* Task prompt
Using the data that follows, give again word for word the lines between the one holding "by clicking" and the one holding "THE SETTING: this", inclusive. Omit the pictures.

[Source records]
::::::::::
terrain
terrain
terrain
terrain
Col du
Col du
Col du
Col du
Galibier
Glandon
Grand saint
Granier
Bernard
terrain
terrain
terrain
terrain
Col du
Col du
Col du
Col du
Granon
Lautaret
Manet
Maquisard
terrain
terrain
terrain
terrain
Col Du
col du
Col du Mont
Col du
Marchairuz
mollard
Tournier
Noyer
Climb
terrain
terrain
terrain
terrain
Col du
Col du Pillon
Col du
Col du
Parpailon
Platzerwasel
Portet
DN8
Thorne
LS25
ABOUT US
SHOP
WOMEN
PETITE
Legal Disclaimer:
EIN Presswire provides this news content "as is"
::::::::::
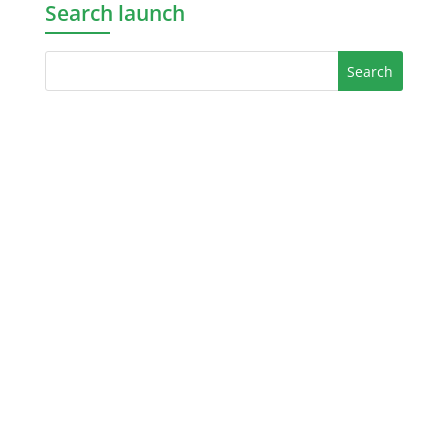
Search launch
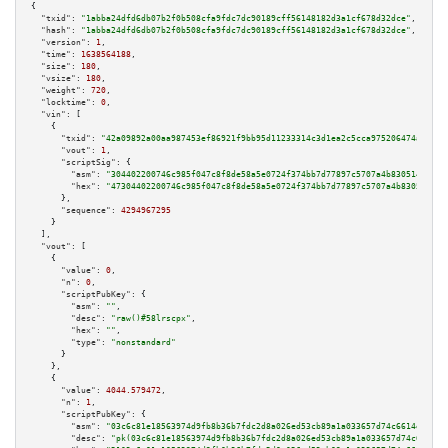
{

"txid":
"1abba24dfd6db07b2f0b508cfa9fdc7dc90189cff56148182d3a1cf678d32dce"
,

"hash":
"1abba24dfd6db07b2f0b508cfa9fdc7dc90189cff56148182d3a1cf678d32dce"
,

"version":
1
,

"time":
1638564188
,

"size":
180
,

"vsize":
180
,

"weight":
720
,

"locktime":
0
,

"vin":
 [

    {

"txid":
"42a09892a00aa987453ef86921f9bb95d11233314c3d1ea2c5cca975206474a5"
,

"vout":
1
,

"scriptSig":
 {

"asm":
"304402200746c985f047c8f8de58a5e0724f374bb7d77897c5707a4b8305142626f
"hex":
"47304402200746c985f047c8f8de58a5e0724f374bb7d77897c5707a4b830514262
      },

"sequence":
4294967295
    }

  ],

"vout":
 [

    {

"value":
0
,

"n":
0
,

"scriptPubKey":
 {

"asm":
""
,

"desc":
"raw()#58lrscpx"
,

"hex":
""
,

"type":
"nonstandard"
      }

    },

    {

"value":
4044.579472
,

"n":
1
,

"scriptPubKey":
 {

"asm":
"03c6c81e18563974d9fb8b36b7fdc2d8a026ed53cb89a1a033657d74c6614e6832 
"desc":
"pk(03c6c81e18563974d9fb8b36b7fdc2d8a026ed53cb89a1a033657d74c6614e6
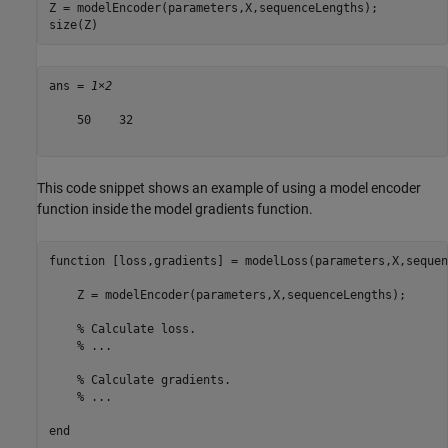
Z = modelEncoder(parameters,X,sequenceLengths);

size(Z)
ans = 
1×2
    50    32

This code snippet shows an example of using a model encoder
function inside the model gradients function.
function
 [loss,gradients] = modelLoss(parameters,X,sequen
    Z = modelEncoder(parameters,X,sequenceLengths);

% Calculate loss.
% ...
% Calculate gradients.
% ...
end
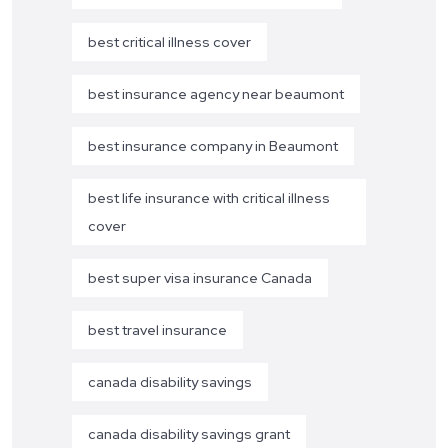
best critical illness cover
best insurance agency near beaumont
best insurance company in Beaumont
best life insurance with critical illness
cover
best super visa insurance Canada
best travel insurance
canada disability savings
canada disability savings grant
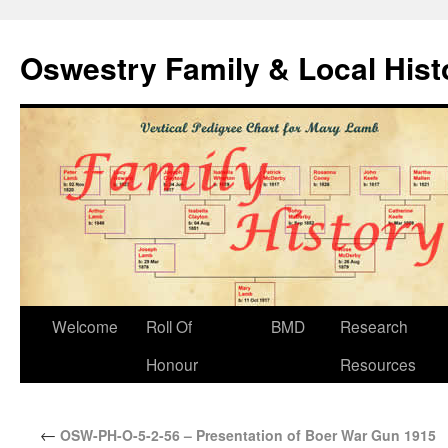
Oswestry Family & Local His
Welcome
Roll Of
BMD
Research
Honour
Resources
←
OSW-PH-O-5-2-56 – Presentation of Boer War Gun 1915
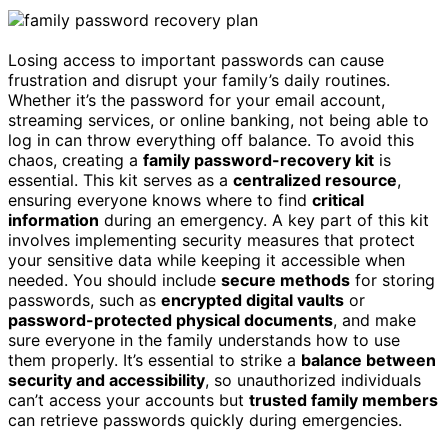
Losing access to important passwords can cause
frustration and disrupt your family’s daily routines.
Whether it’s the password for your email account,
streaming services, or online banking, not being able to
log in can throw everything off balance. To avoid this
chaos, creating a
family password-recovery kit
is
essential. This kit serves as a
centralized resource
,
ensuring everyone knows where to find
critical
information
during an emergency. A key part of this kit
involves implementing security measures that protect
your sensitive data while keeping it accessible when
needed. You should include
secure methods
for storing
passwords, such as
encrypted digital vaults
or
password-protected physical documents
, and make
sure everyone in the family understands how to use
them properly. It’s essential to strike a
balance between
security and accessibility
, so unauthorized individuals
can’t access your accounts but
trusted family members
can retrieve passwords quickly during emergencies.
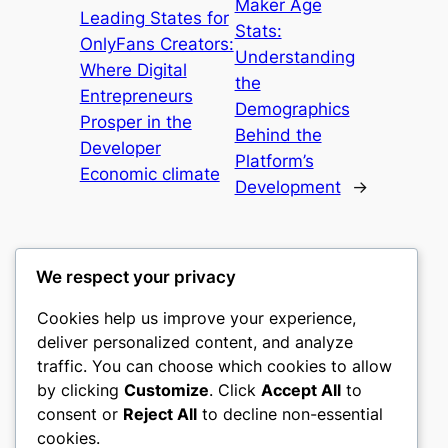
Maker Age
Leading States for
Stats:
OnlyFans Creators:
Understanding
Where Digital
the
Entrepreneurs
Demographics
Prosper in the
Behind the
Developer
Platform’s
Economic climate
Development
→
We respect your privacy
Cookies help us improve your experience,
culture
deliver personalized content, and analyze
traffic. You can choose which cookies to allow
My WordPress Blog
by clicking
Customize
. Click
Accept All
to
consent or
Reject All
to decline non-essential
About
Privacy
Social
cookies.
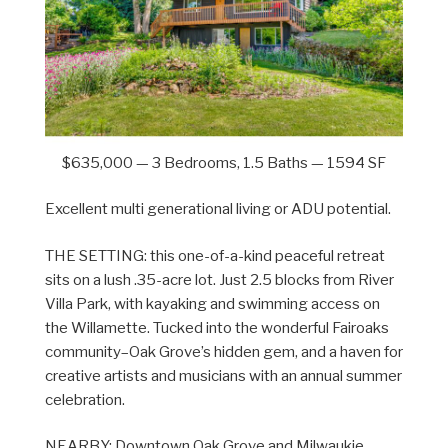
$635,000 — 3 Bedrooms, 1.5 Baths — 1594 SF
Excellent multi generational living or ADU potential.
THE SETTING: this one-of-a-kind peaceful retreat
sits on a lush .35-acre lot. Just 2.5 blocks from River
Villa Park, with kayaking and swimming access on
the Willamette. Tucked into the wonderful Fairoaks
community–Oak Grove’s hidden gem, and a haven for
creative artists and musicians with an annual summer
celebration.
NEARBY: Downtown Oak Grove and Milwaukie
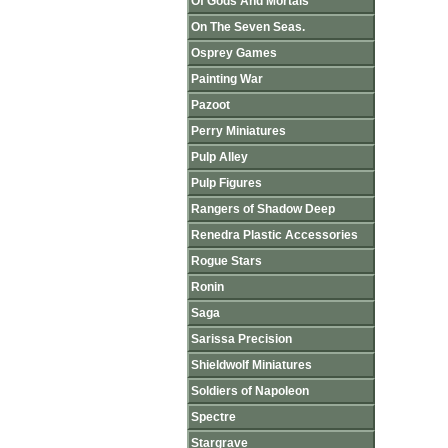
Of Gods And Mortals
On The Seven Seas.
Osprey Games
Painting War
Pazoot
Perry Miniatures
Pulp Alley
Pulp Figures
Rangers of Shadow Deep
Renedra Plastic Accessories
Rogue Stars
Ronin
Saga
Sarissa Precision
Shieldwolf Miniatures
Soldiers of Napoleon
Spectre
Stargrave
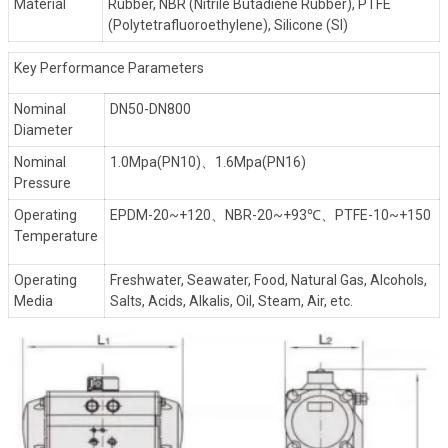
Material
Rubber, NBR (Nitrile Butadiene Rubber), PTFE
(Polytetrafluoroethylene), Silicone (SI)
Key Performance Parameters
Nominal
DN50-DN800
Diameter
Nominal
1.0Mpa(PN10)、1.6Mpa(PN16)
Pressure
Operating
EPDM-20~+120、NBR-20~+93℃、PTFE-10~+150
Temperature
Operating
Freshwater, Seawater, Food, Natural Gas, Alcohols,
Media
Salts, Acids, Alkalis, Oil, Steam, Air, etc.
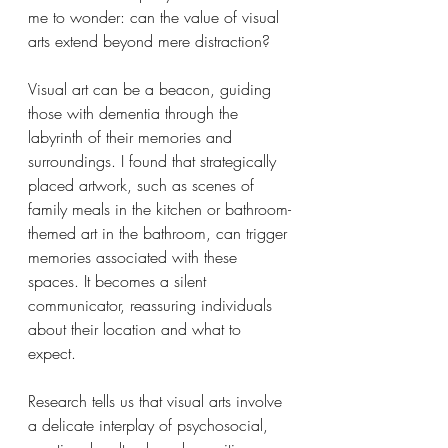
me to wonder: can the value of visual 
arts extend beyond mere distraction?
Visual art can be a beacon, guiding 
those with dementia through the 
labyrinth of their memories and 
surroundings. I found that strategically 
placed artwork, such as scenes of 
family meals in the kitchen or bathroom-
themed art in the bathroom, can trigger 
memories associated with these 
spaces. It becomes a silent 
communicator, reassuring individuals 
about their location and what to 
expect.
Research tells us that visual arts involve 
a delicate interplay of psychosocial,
::::::::::
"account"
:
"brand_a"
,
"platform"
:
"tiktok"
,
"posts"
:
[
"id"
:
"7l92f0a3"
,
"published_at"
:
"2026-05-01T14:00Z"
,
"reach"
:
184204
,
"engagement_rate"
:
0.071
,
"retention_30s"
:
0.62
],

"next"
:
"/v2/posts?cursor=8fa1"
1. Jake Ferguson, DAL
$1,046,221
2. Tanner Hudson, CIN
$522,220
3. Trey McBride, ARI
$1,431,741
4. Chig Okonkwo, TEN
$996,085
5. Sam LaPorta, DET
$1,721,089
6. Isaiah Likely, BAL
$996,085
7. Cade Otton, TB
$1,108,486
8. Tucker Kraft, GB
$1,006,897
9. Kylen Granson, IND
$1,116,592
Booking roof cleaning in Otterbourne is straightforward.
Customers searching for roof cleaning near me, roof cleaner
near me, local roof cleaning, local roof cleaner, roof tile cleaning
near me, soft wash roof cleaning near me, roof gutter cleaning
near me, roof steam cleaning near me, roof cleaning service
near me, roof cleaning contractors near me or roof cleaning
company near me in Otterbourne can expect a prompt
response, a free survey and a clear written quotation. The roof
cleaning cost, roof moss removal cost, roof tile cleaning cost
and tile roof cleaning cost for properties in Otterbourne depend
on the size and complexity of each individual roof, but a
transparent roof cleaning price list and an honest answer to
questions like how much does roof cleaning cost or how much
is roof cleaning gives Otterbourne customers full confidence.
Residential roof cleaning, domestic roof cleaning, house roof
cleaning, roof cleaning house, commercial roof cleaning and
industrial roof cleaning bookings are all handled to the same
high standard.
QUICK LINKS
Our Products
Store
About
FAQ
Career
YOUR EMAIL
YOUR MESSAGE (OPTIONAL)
::::::::::
* Response box
by clicking
Customize
. Click
Accept All
to
consent or
Reject All
to decline non-essential
About
Privacy
Social
cookies.
$635,000 — 3 Bedrooms, 1.5 Baths — 1594 SF
Excellent multi generational living or ADU potential.
THE SETTING: this one-of-a-kind peaceful retreat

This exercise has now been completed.